But the main reason this so-called parody fails is the same folks most likely to slap the coexist bumper sticker on their cars are also the least likely to pay any attention to the “satirists” and their little cadre of apologists.

They're also far more likely to be actually doing things to promote coexistence, rather than hammering out eleventeen blog posts per day laden with manufactured outrage and cognitive dissonance, which doesn't get anyone anywhere.

November 23, 2007

For the record

While I'm duly flattered that the Journal-Sentinel's Tim Cuprisin done gimme some link lovin' over yonder, I'm afraid I have to take exception to his characterization of my being "up in arms."

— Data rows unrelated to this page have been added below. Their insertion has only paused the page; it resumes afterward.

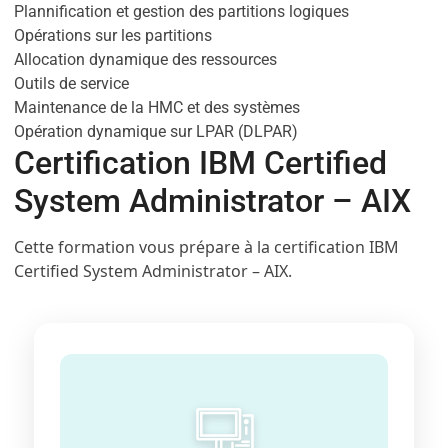
Plannification et gestion des partitions logiques
Opérations sur les partitions
Allocation dynamique des ressources
Outils de service
Maintenance de la HMC et des systèmes
Opération dynamique sur LPAR (DLPAR)
Certification IBM Certified
System Administrator – AIX
Cette formation vous prépare à la certification IBM
Certified System Administrator – AIX.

I ain't up in arms, I'm bemused by the innumerable layers of irony, which you practically need a spreadsheet to keep track of. The little episode has also spawned some of the funniest expressions of faux-outrage and self-righteous blather I've seen in weeks.

One can start by having a gander at a trio of posts, starting with this one, put up by the Brew City Brawler today.

If I was so inclined, I'd say that letter from the Interfaith Conference was a Gift From God Her/Himself, given that its recipient and his clownish acolytes are apparently milking it for all its worth.

November 21, 2007

The bumper sticker Nazis

I couldn't resist having a peek at the apologia pursuant to the purportedly parodic defacement of this bumper sticker after reading Milwaukee journalist James Rowen's interesting post here.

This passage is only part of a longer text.